WYO. STAT. § 16-3-107 (1997).

 

[¶23] The hearing examiner scheduled two hearings to consider the claimant's benefits. She scheduled the first hearing to consider whether or not the claimant was entitled to receive permanent partial impairment benefits. She scheduled the second hearing to consider the employer's request to have the final determination modified on the grounds of mistake or fraud and the claimant reimburse the division for the benefits which had been disbursed to her. The division elected not to participate in the first hearing but planned to participate in the second hearing.

 

[¶24] The hearing examiner failed to notify the division that she was going to address the modification of benefits issue during the permanent partial impairment benefits hearing.

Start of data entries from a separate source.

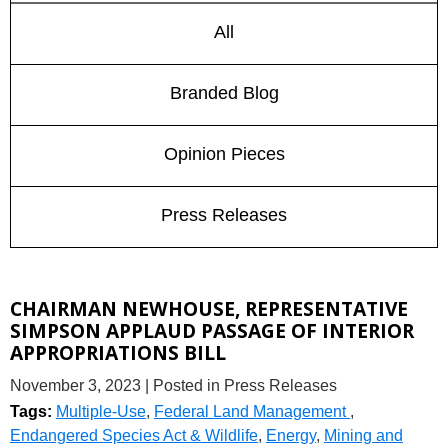
All
Branded Blog
Opinion Pieces
Press Releases
CHAIRMAN NEWHOUSE, REPRESENTATIVE
SIMPSON APPLAUD PASSAGE OF INTERIOR
APPROPRIATIONS BILL
November 3, 2023
| Posted in Press Releases
Tags:
Multiple-Use
,
Federal Land Management
,
Endangered Species Act & Wildlife
,
Energy
,
Mining and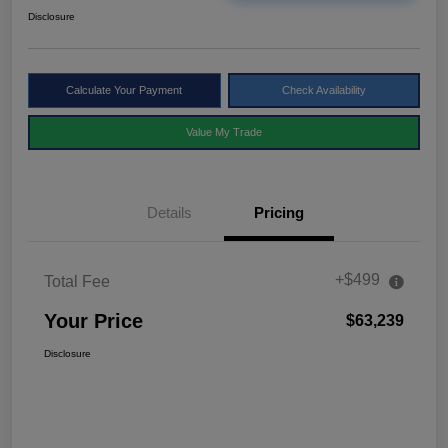
Disclosure
Calculate Your Payment
Check Availability
Value My Trade
Details
Pricing
+$499
Total Fee
Your Price
$63,239
Disclosure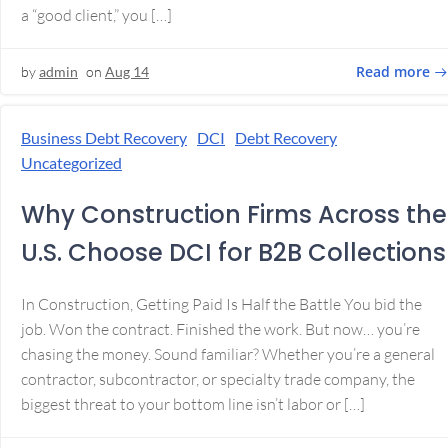
a “good client,” you […]
Read more
by
admin
on
Aug 14
Business Debt Recovery
DCI
Debt Recovery
Uncategorized
Why Construction Firms Across the
U.S. Choose DCI for B2B Collections
In Construction, Getting Paid Is Half the Battle You bid the
job. Won the contract. Finished the work. But now… you’re
chasing the money. Sound familiar? Whether you’re a general
contractor, subcontractor, or specialty trade company, the
biggest threat to your bottom line isn’t labor or […]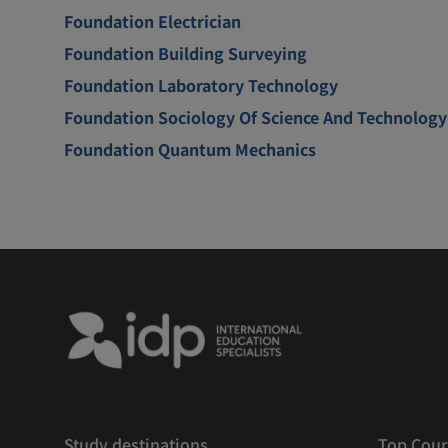
Foundation Electrician
Foundation Building Surveying
Foundation Laboratory Technology
Foundation Sociology Of Science And Technology
Foundation Quantum Mechanics
Study destinations
Top Cour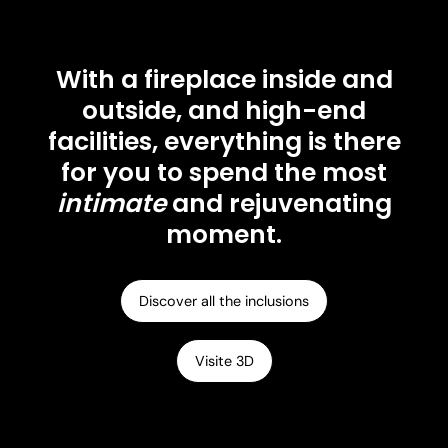
With a fireplace inside and
outside, and high-end
facilities, everything is there
for you to spend the most
intimate
and rejuvenating
moment.
Discover all the inclusions
Visite 3D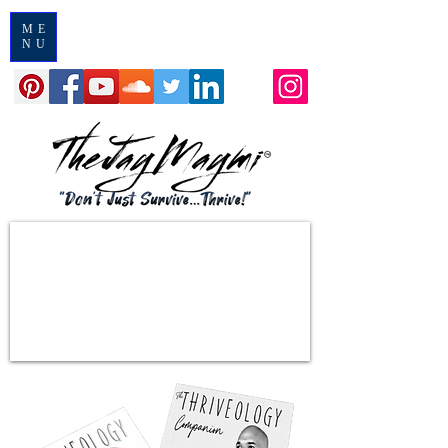
ME
NU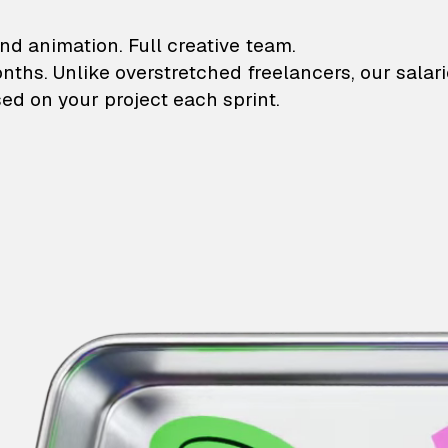
lustrations and animati
nd animation. Full creative team.
onths. Unlike overstretched freelancers, our salar
ed on your project each sprint.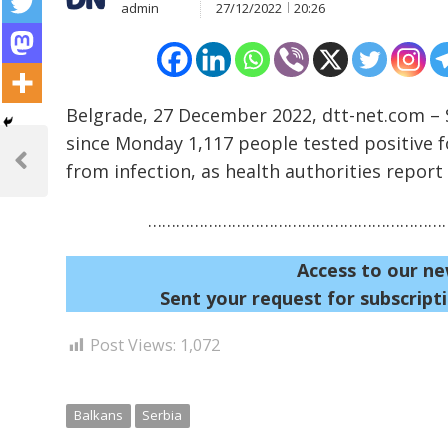
admin
27/12/2022
20:26
Belgrade, 27 December 2022, dtt-net.com – S
Post
since Monday 1,117 people tested positive 
navigation
from infection, as health authorities report a
Previous
Post
…………………………………………………………
Access to our ne
Sent your request for subscripti
Post Views:
1,072
Balkans
Serbia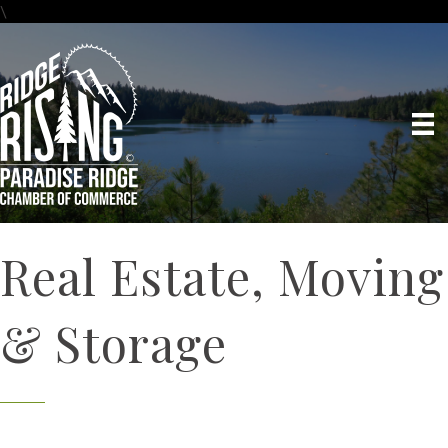
\
Real Estate, Moving
& Storage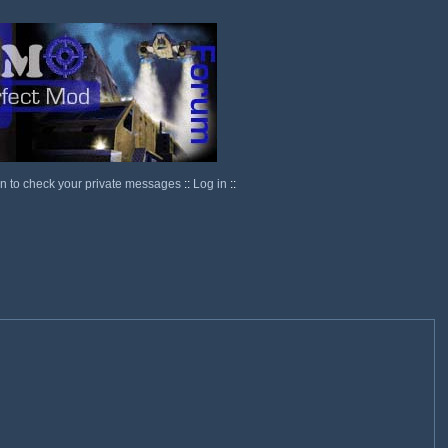
in to check your private messages
::
Log in
::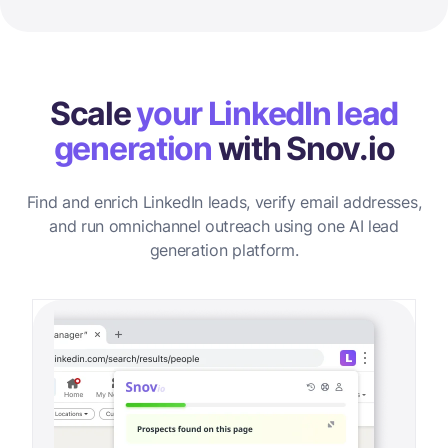
Scale
your LinkedIn lead
generation
with Snov.io
Find and enrich LinkedIn leads, verify email addresses,
and run omnichannel outreach using one AI lead
generation platform.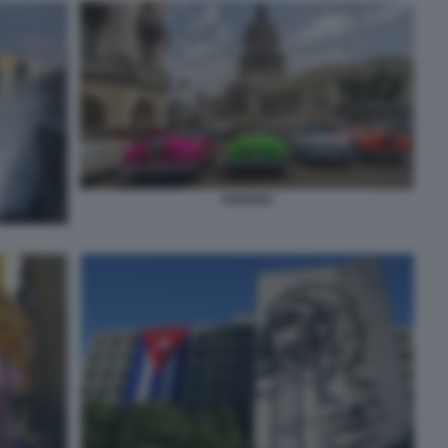
HAVANA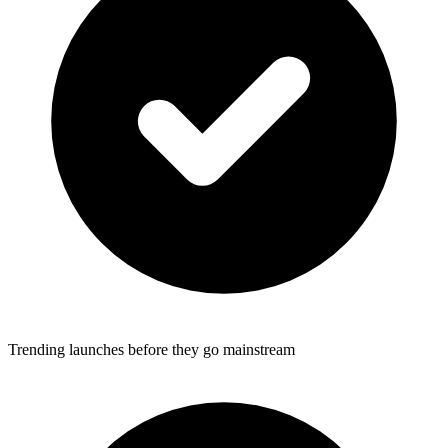
Trending launches before they go mainstream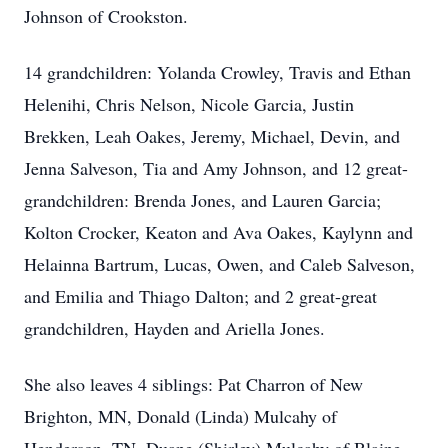
Johnson of Crookston.
14 grandchildren: Yolanda Crowley, Travis and Ethan
Helenihi, Chris Nelson, Nicole Garcia, Justin
Brekken, Leah Oakes, Jeremy, Michael, Devin, and
Jenna Salveson, Tia and Amy Johnson, and 12 great-
grandchildren: Brenda Jones, and Lauren Garcia;
Kolton Crocker, Keaton and Ava Oakes, Kaylynn and
Helainna Bartrum, Lucas, Owen, and Caleb Salveson,
and Emilia and Thiago Dalton; and 2 great-great
grandchildren, Hayden and Ariella Jones.
She also leaves 4 siblings: Pat Charron of New
Brighton, MN, Donald (Linda) Mulcahy of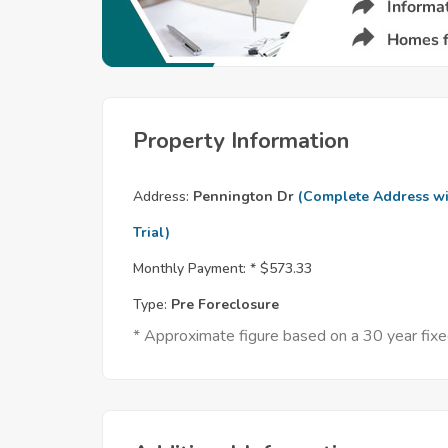
Property Information
Address:
Pennington Dr
(Complete Address wi
Trial)
Monthly Payment: *
$573.33
Type:
Pre Foreclosure
* Approximate figure based on a 30 year fi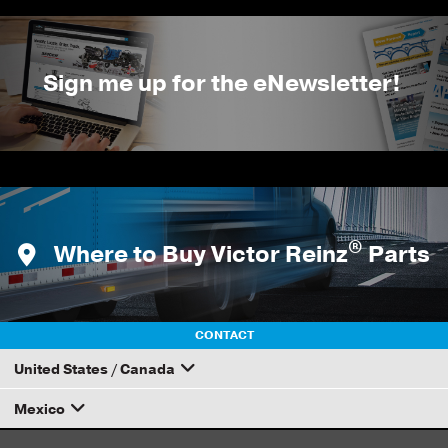
Sign me up for the eNewsletter!
®
Where to Buy Victor Reinz
Parts
CONTACT
United States / Canada
Mexico
How to Become a Dana Distributor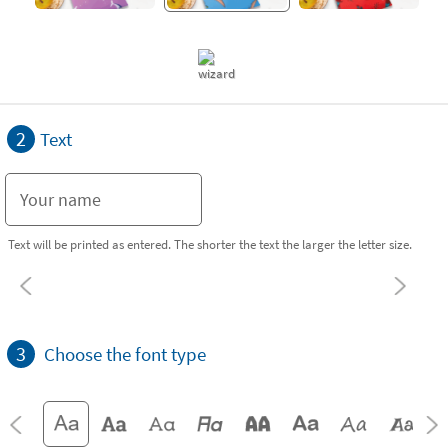
2
Text
Text will be printed as entered. The shorter the text the larger the letter size.
3
Choose the font type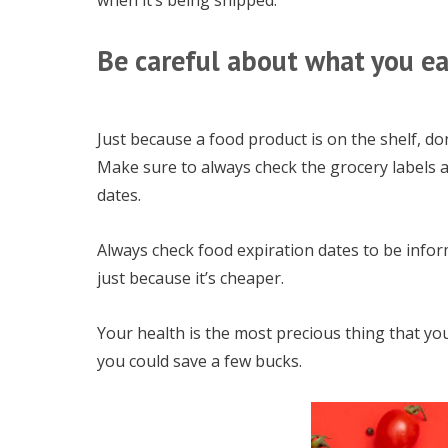
when it’s being shipped.
Be careful about what you ea
Just because a food product is on the shelf, don
Make sure to always check the grocery labels a
dates.
Always check food expiration dates to be info
just because it’s cheaper.
Your health is the most precious thing that yo
you could save a few bucks.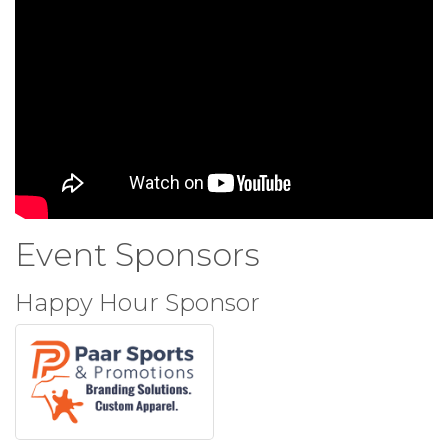
Event Sponsors
Happy Hour Sponsor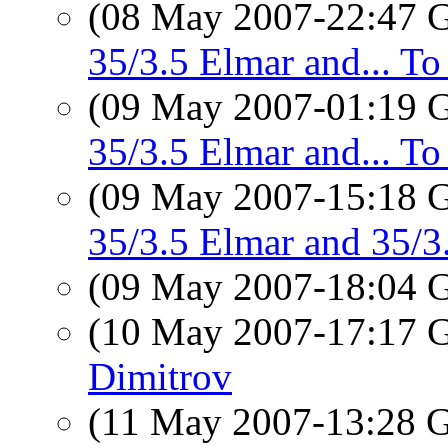
(08 May 2007-22:47
35/3.5 Elmar and... T
(09 May 2007-01:19
35/3.5 Elmar and... T
(09 May 2007-15:18
35/3.5 Elmar and 35/
(09 May 2007-18:04
(10 May 2007-17:17
Dimitrov
(11 May 2007-13:28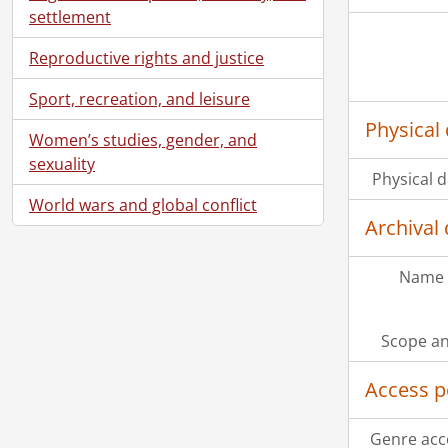
settlement
Reproductive rights and justice
Sport, recreation, and leisure
Physical 
Women’s studies, gender, and
sexuality
Physical d
World wars and global conflict
Archival 
[Se
Name 
Scope an
Access p
Genre acc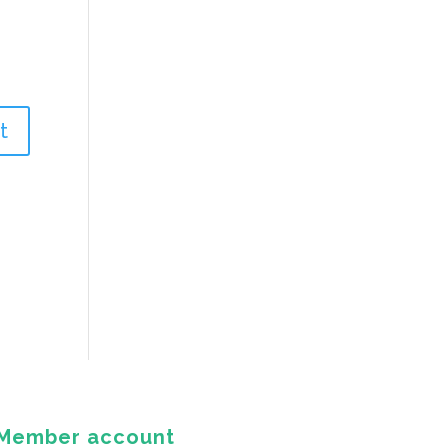
Member account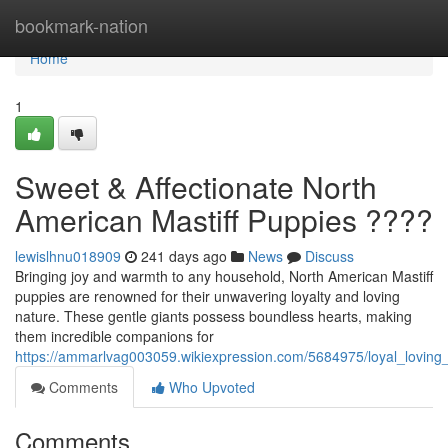
Home
bookmark-nation
Home
1
Sweet & Affectionate North
American Mastiff Puppies ????
lewislhnu018909
241 days ago
News
Discuss
Bringing joy and warmth to any household, North American Mastiff
puppies are renowned for their unwavering loyalty and loving
nature. These gentle giants possess boundless hearts, making
them incredible companions for
https://ammarlvag003059.wikiexpression.com/5684975/loyal_loving
Comments
Who Upvoted
Comments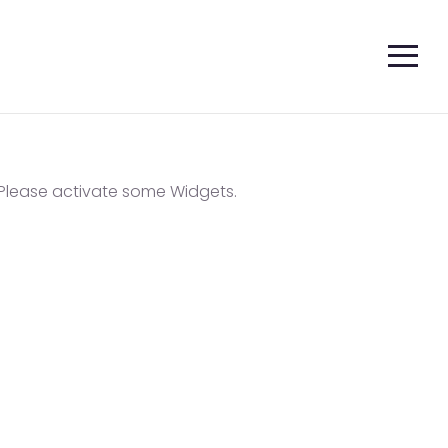
Please activate some Widgets.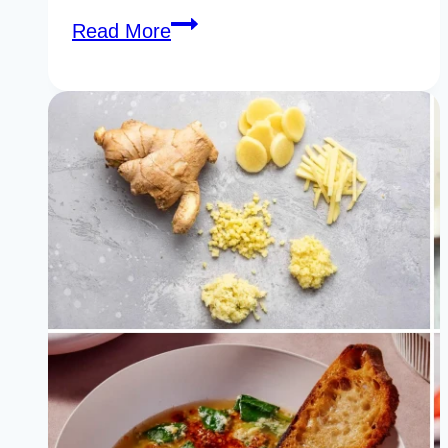
25
Read More
Genius
Foods
For
Clear
Skin
You
Should
Never
Ignore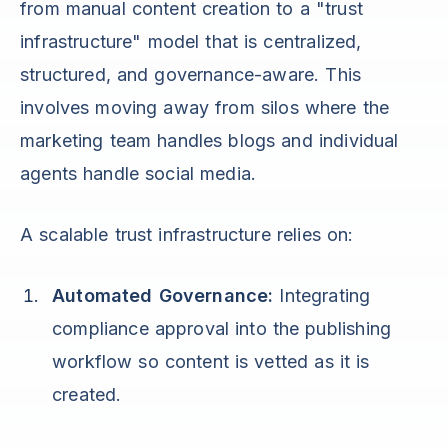
from manual content creation to a "trust
infrastructure" model that is centralized,
structured, and governance-aware. This
involves moving away from silos where the
marketing team handles blogs and individual
agents handle social media.
A scalable trust infrastructure relies on:
Automated Governance:
Integrating
compliance approval into the publishing
workflow so content is vetted as it is
created.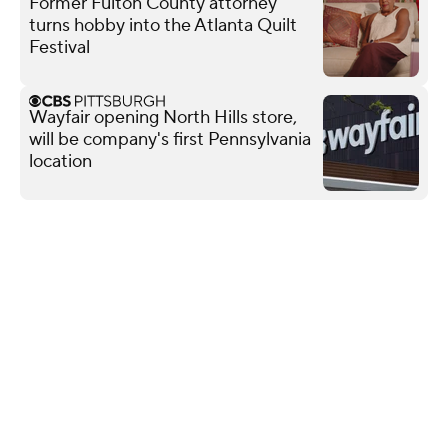
Former Fulton County attorney
turns hobby into the Atlanta Quilt
Festival
Wayfair opening North Hills store,
will be company's first Pennsylvania
location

During the first hearing, she agreed to hear both issues and to enter an order on them despite the fact that she had scheduled a separate hearing to consider the modification issue. Without giving the division an opportunity to be heard, the hearing examiner decided that the division did not make a mistake and that fraud was not involved in this case. She concluded that a basis did not exist for modifying the awards already paid to the claimant.

 

[¶25] At the permanent partial impairment benefits hearing, the claimant had the burden of proof. Cabral, 920 P.2d at 269. The division would have had the burden at the second hearing of proving that a mistake or fraud existed because it sought to modify a worker's compensation claim. Martinez, 917 P.2d at 621. Since the burden of proof was on the division with regard to the modification issue, the hearing examiner should not have considered that issue during the first hearing without affording the division the opportunity to be present to meet its burden.

 

[¶26] Because the division's absence from the hearing foreclosed any opportunity to meet its burden of proof and to support its position, the portion of the hearing examiner's decision which addressed the modification issue was not in accordance with the law.  Section 16-3-114(c)(ii)(A). We remand the case for a hearing to give the division an opportunity to be heard.

 

                                           CONCLUSION

 

[¶27] We affirm the hearing examiner's decision to deny permanent partial impairment benefits and reverse that portion of the hearing examiner's decision which addressed the modification issue. We remand the case for further proceedings in accordance with this opinion.